Since this field gets little traction here, I anticipate very little interest in this challenge.
-
Two billion Christians are committed to a record (1 2 3 4 5 6 7 8 9) indicating we are now in the 6,018th year of the cosmos (James Ussher: 6,029th).
-
Two billion other theists (mostly Muslims and Jews) are committed to the same record. Jews make this 5786 AM, recognizing that the Seder Olam Rabbah deliberately skipped about a dozen Persian kings, which I reckon as gaps totalling 232 years. Muslims, generally agreeing, also invented the kalam cosmology that teaches a finite beginning in historic times.
-
For the rest of mankind, all written history testifies the universe and earth are thousands of years old; even the Sumerian King List doesn't exaggerate beyond human lifespans of 43,200 years (Enmenluana), and the legendary Buddhists stop with lifespans of 100,000 years, still within the range of thousands and not billions. 200 creation traditions demonstrate the origin of the universe as designed and humanity as a rapid development, as a universal testimony.
-
All written science for 5,000 years [with the exception of a trend begun by Huxley, Darwin, and Wallace about 200 years ago] assumed a similar timeframe of thousands of years and an orderly creation by an external power.
-
Therefore the only exception to this testimony is a demonstrable cabal of antitheists that have invented and declared a "war" on theism and commandeered control of a scientific establishment that censors all other opinions and is sustained by leeched tax money (Stein, Expelled). These follow a pattern of other previous occasional pockets of people (not "scientists" like this time but always religionists) who claim vast age for the universe but who never could catch on due to their inconsistency and infighting (e.g. gnosticism).
-
This cabal relies on an ever-spinning series of cave shadows that are abandoned when they become useless, but during their lifetimes are upheld as "settled science" (finch beaks, Lamarckianism, Peking Man, steady state, hopeful monsters, panspermia, and nowadays dark matter, dark energy, anthropic principle, math universe hypothesis). They rely on parroting of pictographic narratives rather than on deliberative knowledge, such as the new "tree of life", Haeckel's embryos, Miller's tubes, the "march of progress" apes and men, etc. (Wells, Icons of Evolution).
-
One demonstration of the bankruptcy of this position is NASA's admission that neither of two theories, one dating the universe at 9 billion years rounded, and one dating it at 11-18 billion years, can be taken as settled science. If an official repository of old-earth evidence admits that all old-earth theories are suspect because they disagree and the error has not yet been discerned, then there is no proof of old earth.
Flat earth tier post
I don't think it is, I think there is a timeline conspiracy. I don't think the universe is billions of years old and I think the 'proof' of carbon dating is flawed to their bias.

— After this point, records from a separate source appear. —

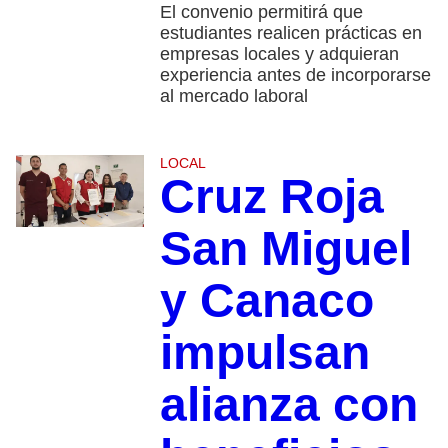
El convenio permitirá que
estudiantes realicen prácticas en
empresas locales y adquieran
experiencia antes de incorporarse
al mercado laboral
LOCAL
Cruz Roja
San Miguel
y Canaco
impulsan
alianza con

Maybe, but “the Bible” and “6 gorillion jews agree with me” aren’t proof
They're better than the opposition in currency, history, and quality.
Golly I guess that settles that
Yeah, it is FE tier. It's a post about someone not understanding reality and then asking everyone else to prove it. And then moving goal posts when someone does.

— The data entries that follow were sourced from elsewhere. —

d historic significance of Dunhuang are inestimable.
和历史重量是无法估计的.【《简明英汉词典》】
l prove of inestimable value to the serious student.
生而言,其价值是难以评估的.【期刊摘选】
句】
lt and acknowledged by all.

I thought I'd experiment with the "prove me wrong" concept that is so popular on this site. I'm learning one thing about the experiment, namely what idiots do with such an offer. Anyway, I don't see evidence that I fail to understand reality, that my request is problematic, or that I moved any goalposts.
Beginning with a failed argument of guilt by association increases the likelihood the other side has nothing. Thanks Graph.
Beginning with disingenuous arguments and the logical fallacy of “prove me wrong” increases the likelihood that your side has nothing. YW.
How is "prove me wrong" a fallacy? I'm declaring open-mindedness to evidence.
https://en.wikipedia.org/wiki/Argument_from_ignorance
I don't argue from ignorance but from some knowledge of the opposition. If the opposition had something I'm ignorant of they could just bring it out and have me evaluate it. You're continuing to dilate by not doing so. This is a forum for questioning everything and I'm not aware that questioning the cabal about the alleged age of the universe (which BTW gives credence to their ability to claim authority for everything else they do) is against the community's inquiry goals.
That’s great. I wasn’t suggesting your post be removed (is that not obvious?) just that you get some better evidence than “a bunch of retards agree with me”
I have plenty of evidence in reserve, that's why I made it in the form of a post I don't care about the progress of. The question I ask is whether there is any opposed evidence in reserve.
I really have to agree with a stormfaggot?
Edit : Lol, Graph downvotes me immediately despite us being on the same side here.
Wrong. I was the second downvote, and only because you said I was the first, fag
Yeah, I just hate you, even if we happen to agree.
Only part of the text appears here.